Of this, motorcyclists have been identified as the most vulnerable road users because they contributed to about 45.9 percent of the total deaths in 2017 alone. This is followed by motorcar users, which stood at 10.31 percent (Royal Malaysia Police, 2017).

In Sarawak, although the number of deaths due to road accidents had dropped by seven percent in 2017 (400 deaths) as compared to 2016 (432 deaths), that number had increased in 2018 where a total of 712 road accidents were recorded in Sarawak during the Christmas road safety operation in the state, which showed an increase of 1.8 percent compared to 2017 where 699 cases were recorded.

On average, 50 road accidents happened in Sarawak every day and from these accidents, at least one death will be registered.

In Sarawak, most of the accident cases involved motorcycles with fatalities involving motorcyclists and pillion riders numbering seven in 2018.

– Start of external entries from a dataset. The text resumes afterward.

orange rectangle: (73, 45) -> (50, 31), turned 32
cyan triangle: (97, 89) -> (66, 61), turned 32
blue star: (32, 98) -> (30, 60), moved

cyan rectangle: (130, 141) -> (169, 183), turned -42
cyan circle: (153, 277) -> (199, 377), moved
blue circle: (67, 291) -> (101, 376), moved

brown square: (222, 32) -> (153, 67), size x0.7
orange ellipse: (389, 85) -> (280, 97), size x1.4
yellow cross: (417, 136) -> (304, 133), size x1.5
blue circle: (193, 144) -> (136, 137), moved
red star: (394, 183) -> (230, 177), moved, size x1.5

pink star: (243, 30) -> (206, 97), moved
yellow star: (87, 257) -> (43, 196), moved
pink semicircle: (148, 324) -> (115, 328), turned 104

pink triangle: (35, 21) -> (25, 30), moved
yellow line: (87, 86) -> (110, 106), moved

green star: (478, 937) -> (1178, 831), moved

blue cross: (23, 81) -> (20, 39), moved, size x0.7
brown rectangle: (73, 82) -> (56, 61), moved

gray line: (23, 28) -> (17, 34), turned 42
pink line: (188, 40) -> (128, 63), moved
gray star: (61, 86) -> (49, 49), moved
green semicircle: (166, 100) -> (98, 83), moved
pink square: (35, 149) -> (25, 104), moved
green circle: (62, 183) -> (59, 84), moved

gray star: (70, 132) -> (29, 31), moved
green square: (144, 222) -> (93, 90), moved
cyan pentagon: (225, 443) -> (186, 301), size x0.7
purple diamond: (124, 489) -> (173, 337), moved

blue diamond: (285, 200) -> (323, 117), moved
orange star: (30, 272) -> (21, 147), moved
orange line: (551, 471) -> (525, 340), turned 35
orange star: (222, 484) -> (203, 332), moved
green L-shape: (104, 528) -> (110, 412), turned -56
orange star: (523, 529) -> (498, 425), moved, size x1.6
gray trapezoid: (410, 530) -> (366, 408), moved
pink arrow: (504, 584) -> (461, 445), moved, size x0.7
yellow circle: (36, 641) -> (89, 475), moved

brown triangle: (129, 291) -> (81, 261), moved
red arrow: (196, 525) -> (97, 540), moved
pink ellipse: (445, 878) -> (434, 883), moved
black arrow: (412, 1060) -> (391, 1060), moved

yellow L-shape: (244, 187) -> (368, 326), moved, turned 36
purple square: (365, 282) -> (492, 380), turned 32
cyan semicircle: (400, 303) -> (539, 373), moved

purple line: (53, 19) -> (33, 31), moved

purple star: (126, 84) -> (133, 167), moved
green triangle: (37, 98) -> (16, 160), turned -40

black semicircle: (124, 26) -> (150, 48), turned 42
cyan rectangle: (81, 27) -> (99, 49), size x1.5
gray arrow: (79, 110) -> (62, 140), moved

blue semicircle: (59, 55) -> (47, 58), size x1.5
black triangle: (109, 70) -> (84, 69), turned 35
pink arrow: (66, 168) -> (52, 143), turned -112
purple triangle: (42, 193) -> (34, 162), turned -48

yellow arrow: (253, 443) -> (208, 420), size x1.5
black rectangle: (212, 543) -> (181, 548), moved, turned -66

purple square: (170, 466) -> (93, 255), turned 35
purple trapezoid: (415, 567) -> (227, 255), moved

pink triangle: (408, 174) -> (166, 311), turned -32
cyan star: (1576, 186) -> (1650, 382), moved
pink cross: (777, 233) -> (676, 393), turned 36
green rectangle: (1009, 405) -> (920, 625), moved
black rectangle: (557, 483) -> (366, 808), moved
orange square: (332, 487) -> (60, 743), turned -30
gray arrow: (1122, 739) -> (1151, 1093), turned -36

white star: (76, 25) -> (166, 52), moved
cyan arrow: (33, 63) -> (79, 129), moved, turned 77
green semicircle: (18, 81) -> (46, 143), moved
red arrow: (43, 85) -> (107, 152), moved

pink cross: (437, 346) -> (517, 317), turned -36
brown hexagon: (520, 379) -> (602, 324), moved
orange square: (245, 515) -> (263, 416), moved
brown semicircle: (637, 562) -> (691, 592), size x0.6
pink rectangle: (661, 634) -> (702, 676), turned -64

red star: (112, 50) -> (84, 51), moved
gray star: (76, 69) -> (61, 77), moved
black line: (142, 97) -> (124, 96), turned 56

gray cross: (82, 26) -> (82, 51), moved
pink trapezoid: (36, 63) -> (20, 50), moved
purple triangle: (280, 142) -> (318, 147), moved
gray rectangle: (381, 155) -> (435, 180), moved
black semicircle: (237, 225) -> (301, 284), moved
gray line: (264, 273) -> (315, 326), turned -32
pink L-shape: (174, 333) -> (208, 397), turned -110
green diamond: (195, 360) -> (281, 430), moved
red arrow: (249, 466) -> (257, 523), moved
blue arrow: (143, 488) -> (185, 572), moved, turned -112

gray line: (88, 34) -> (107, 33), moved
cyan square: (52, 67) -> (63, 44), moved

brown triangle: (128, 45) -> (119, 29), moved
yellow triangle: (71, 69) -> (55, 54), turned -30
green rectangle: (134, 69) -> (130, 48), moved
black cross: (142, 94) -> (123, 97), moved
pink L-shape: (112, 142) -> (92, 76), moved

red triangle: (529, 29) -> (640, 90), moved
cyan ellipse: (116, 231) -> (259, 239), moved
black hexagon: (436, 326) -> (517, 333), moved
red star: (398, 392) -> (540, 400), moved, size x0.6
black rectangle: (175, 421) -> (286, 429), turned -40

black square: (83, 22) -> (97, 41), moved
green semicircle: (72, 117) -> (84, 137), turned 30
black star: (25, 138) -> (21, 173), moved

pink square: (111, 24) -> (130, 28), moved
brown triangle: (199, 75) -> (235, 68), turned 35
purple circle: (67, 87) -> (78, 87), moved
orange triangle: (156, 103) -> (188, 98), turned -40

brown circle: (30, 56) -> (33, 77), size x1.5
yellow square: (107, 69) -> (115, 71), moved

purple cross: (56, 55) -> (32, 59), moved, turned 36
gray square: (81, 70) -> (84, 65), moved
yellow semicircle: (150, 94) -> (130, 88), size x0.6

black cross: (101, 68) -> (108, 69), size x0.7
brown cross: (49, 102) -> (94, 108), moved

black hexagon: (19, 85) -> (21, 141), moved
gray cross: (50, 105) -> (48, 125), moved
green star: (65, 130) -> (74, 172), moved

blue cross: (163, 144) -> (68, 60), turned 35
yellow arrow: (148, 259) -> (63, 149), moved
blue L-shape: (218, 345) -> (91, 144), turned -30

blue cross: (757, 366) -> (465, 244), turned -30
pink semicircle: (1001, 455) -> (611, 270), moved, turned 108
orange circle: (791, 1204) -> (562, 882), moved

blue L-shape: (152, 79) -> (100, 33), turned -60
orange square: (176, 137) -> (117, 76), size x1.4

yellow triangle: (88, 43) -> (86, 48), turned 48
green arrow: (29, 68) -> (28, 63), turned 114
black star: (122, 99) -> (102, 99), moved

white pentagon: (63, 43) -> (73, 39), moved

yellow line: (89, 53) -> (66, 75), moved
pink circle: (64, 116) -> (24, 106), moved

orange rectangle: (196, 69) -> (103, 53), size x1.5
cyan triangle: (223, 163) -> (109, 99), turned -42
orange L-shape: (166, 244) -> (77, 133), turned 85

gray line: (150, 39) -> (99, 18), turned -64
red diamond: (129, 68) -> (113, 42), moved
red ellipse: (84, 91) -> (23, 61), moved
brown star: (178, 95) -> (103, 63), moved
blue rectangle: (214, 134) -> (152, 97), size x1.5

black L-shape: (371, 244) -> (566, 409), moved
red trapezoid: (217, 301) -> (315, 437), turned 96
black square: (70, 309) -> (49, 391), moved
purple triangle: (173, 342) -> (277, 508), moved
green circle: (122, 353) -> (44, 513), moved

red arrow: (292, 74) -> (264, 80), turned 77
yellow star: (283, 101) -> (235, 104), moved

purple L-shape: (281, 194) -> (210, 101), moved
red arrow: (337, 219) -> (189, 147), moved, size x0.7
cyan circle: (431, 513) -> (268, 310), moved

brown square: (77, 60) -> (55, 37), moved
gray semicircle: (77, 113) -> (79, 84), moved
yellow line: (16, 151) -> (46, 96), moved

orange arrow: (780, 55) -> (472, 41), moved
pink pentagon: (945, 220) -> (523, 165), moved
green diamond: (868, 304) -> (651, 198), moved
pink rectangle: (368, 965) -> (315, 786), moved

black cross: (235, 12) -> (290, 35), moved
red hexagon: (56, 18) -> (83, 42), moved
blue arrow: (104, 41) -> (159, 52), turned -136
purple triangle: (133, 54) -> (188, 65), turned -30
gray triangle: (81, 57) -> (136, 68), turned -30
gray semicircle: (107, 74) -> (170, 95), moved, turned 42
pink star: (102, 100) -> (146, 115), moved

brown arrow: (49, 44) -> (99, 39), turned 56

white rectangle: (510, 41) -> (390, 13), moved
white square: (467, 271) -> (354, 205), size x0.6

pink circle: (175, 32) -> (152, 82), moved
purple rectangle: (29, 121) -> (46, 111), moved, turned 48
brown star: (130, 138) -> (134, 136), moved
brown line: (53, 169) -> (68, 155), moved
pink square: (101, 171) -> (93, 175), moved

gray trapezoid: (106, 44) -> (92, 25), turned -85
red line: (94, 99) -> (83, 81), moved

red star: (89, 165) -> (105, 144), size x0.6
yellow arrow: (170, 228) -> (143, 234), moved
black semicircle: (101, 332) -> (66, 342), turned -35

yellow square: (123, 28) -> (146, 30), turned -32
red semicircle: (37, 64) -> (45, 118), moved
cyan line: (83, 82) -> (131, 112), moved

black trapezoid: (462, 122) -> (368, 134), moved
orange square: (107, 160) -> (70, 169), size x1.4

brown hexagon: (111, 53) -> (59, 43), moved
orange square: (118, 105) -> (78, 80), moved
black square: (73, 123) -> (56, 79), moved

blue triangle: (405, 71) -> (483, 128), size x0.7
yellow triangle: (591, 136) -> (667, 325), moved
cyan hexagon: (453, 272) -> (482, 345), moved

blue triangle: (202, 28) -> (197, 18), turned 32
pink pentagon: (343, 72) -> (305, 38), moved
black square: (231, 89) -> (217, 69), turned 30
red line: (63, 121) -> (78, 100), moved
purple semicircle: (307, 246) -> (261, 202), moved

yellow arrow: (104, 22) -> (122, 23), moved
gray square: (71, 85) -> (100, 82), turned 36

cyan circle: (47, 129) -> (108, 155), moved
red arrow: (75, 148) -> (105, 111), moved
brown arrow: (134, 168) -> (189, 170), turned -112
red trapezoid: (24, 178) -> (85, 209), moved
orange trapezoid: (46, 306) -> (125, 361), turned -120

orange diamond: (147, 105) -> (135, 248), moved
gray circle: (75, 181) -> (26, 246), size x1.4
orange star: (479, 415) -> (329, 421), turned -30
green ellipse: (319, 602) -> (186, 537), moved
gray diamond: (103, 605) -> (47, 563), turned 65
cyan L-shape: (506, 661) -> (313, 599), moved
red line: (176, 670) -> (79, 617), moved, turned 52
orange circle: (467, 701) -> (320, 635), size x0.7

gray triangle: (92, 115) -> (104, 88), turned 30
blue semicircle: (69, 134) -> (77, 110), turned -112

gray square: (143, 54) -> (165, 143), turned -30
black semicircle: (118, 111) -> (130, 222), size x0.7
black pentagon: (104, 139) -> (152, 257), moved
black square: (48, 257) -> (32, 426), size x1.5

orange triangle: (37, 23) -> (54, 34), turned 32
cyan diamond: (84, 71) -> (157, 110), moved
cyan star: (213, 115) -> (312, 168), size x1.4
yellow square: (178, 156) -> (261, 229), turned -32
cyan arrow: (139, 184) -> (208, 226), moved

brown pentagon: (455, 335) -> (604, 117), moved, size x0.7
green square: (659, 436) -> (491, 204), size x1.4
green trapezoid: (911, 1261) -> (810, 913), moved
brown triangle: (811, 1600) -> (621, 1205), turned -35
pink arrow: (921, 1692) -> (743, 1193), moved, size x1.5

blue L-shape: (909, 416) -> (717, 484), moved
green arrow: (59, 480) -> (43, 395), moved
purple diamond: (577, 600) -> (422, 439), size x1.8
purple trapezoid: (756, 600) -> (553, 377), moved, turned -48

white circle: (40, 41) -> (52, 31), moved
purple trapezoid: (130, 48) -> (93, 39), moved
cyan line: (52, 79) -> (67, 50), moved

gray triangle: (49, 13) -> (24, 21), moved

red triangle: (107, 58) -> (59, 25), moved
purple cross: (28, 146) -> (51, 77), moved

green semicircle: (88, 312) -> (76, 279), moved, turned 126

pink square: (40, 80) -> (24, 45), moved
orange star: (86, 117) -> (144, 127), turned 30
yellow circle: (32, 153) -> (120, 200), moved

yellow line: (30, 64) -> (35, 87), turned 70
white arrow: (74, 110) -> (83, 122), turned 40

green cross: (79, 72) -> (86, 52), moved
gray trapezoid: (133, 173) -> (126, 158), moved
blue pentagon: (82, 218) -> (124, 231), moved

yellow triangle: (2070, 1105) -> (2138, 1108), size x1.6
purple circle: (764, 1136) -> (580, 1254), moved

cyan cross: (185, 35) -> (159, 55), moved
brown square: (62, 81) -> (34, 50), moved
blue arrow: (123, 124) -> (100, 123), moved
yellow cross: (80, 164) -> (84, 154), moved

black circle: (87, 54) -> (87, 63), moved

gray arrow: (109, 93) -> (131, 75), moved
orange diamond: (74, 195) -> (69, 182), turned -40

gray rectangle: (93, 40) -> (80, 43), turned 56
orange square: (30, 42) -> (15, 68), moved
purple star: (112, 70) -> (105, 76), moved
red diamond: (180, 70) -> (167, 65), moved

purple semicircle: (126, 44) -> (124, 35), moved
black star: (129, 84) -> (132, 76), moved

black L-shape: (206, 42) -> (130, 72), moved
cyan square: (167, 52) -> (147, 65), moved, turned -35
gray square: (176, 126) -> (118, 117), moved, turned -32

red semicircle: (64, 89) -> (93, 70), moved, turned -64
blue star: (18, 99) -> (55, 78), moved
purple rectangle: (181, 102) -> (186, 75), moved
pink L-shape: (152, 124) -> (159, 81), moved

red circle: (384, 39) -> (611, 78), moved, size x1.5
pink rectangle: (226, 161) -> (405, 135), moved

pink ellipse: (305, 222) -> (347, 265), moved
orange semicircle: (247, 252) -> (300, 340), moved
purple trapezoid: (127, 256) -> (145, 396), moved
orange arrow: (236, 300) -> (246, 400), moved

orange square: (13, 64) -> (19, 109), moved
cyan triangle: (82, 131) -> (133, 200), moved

There are many reasons for this trend: rapid urbanisation, poor safety standards (both road and vehicles), lack of enforcement, people driving distracted or fatigued, others under the influence of drugs or alcohol, speeding and a failure to wear seat-belts or helmets.

In Sarawak, the condition of the road is the common factor leading to numerous accidents and fatalities.

Road accidents usually rise during the festive breaks.

Sarawak Crime Prevention and Community Security has recorded a total of 692 (13 deaths) and 680 (10 deaths) road accidents during Op Selamat in 2017 and 2018 respectively.

Coincidentally, this coming weekend, thousands of Malaysians and Sarawakians will head home to kampung — where ever that may be — to celebrate Hari Raya Haji which falls on Aug 12.

The most popular modes of transportation would be public buses, vans, motorcycles and motorcars.

Those with huge families would often choose motorcars over other forms of transportation because they can arrange their time of travelling at their convenience.

At the same time, it is relatively the cheapest way to travel, particularly in Sarawak.

My advice to my fellow Sarawakians who are going to travel this weekend, please make sure that your vehicle is in top shape and safe to drive.

Please make sure you have enough sleep or rest before the long drive. If possible, make sure you have an experienced alternate driver, who can take over when you are tired.

Stop and rest if you feel tired. Plan and arrange your travel ahead of time. Make sure you leave home early and avoid driving at night or in the rain.

Driving alone on isolated roads at night and in treacherous weather is playing with fire. Please think of the safety of your family members and other road users when you drive.

Think of your loved ones who are waiting for your arrival at your destination.

The views expressed are those of the author and do not necessarily reflect the official policy or position of the New Sarawak Tribune.